New Hampshire Bill to Put State’s Desire to Hold First Presidential Primary into State Constitution

On March 21, the New Hampshire Senate Election Laws & Municipal Affairs Committee passed CACR9. It is a proposed constitutional amendment to say that New Hampshire shall hold the nation’s earliest presidential primary in each presidential election year. If the legislature passes this bill, the voters would vote on the amendment in November 2024.

This seems like a silly idea. New Hampshire cannot by itself guarantee that it always has the nation’s earliest presidential primary, so putting that idea into the State Constitution won’t accomplish its goal.


Comments

New Hampshire Bill to Put State’s Desire to Hold First Presidential Primary into State Constitution — 10 Comments

  1. Will they go to war with another state that sets it earlier? This whole game is silly. Have one round, one election, one time a year. Voters stand and be counted. Winning party – Pick one office: peace officer = law enforcement, judge, jury, executioner. No election above precinct level – one tax only: poll tax. No other tax except head tax for national defense military. Generals and admirals pick commander in chief. There is literally zero need for any other government, election, or tax at any level. One page of laws – no need for lawyers, lobbyists, legislators etc. Peace officers decide how law applies to situations that they encounter in the field. On the spot decisions with immediate execution of offenders. Trash company disposed of offenders corpses. Why make simple things complicated???
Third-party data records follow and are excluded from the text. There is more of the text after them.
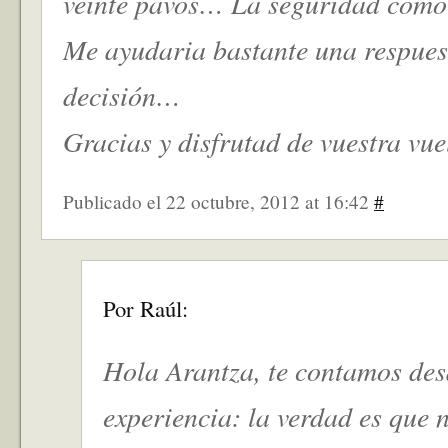
veinte pavos… La seguridad como 
Me ayudaria bastante una respues
decisión…
Gracias y disfrutad de vuestra vu
Publicado el 22 octubre, 2012 at 16:42
#
Por Raúl:
Hola Arantza, te contamos des
experiencia: la verdad es que 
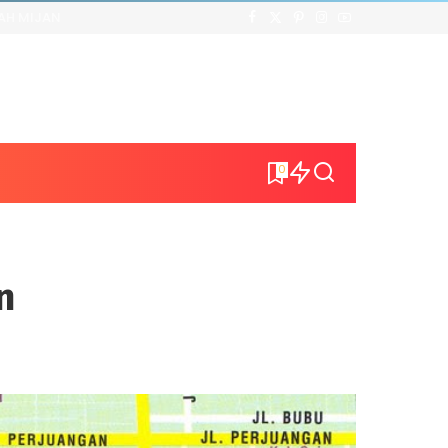
AH MIJAN
0
n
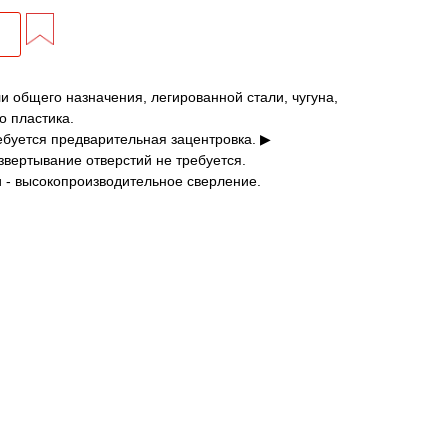
ли общего назначения, легированной стали, чугуна,
о пластика.
ебуется предварительная зацентровка. ▶
звертывание отверстий не требуется.
 - высокопроизводительное сверление.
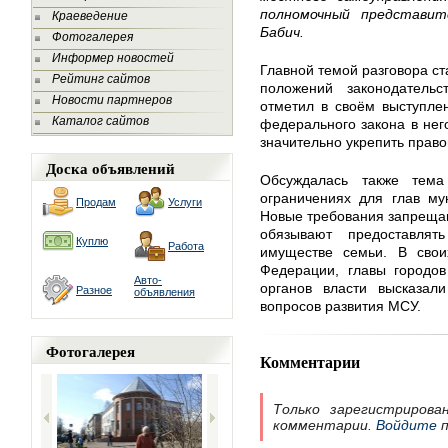
полномочный представи
Краеведение
Бабич.
Фотогалерея
Информер новостей
Главной темой разговора с
Рейтинг сайтов
положений законодатель
Новости партнеров
отметил в своём выступле
Каталог сайтов
федерального закона в нег
значительно укрепить прав
Доска объявлений
Обсуждалась также тем
ограничениях для глав му
Продам
Услуги
Новые требования запрещаю
обязывают предоставля
Куплю
Работа
имуществе семьи. В свои
Федерации, главы городов
Авто-
органов власти высказа
Разное
объявления
вопросов развития МСУ.
Фотогалерея
Комментарии
Только зарегистрирова
комментарии.
Войдите
п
  2. Isn’t this ridiculous? Wouldn’t it be a conflict of interest if state officials that are elected from the two-party system Majority of the time) conducts the elections of those same two parties?
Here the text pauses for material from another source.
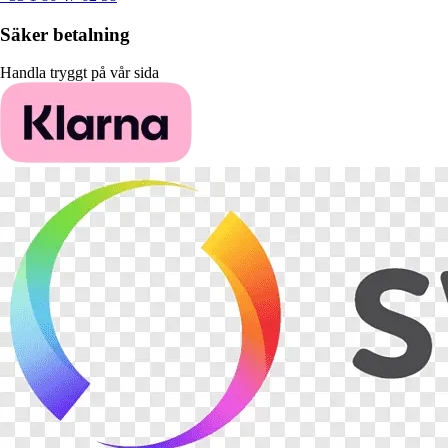
Säker betalning
Handla tryggt på vår sida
  3. New Hampshire could secede and hold its own Presidential election whenever it wants.

  4. FIND NH ON A WORLD MAP.

    PREZ HACKS TRAVEL AND TV ATTACK ADS ARE WHAT PCT OF NH GDP ???
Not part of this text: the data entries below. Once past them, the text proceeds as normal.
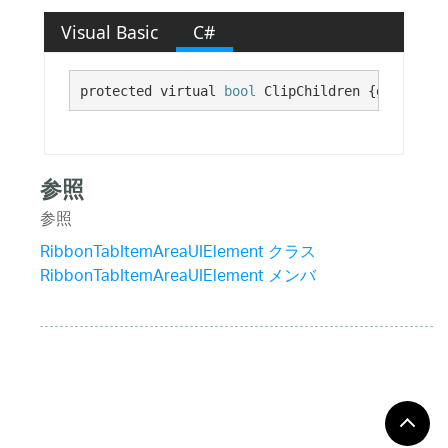
Visual Basic
C#
protected virtual 
bool
 ClipChildren {get;}
参照
参照
RibbonTabItemAreaUIElement クラス
RibbonTabItemAreaUIElement メンバ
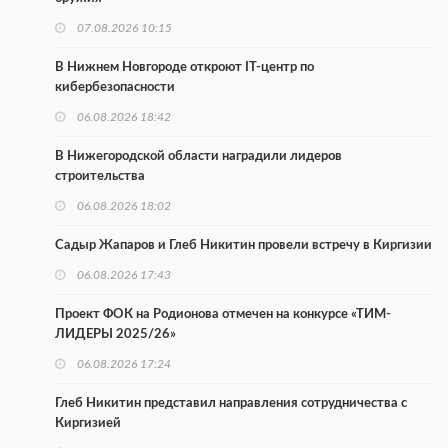
07.08.2026 10:15
В Нижнем Новгороде откроют IT-центр по
кибербезопасности
06.08.2026 18:42
В Нижегородской области наградили лидеров
строительства
06.08.2026 18:02
Садыр Жапаров и Глеб Никитин провели встречу в Киргизии
06.08.2026 17:43
Проект ФОК на Родионова отмечен на конкурсе «ТИМ-
ЛИДЕРЫ 2025/26»
06.08.2026 17:24
Глеб Никитин представил направления сотрудничества с
Киргизией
    IE TOTAL ECON ROT IN NH IF NH IS N-O-T FIRST ???

  5. @ Eric:

    It would have to be a negotiated secession, not a unilateral one, as was attempted in 1861.

    The definitive ruling on the matter of secession was Texas v White. This ruling was quite emphatic in its rejection of unilateral secession, but it left the door open a crack for a negotiated secession, by saying that a state could secede with the consent of the other states.

    Brexit was an example of a negotiated secession. The UK didn’t just bug out, like the Confederates in 1861, but came to an agreement with the EU as to the terms of their leaving.

  6. Another example of a successful negotiated secession was the division of Czechoslovakia into the Czech Republic and Slovakia. No civil war; just an amicable divorce.

  7. @WZ,

    The reasoning of Texas v. White is specious. The Articles of Confederation established a Perpetual Union. In 1787 a meeting in secrecy in Philadelphia proposed a so-called constitution that abrogated the Articles of Confederation.

    This document purported to create a more perfect union (more perfect than perpetual). But they bypassed the bodies that had the sole authority to amend the AOC: Congress and the State legislatures.

  8. I highly doubt any successful negotiation of secession will happen. There are zero examples of anything close in 250 years.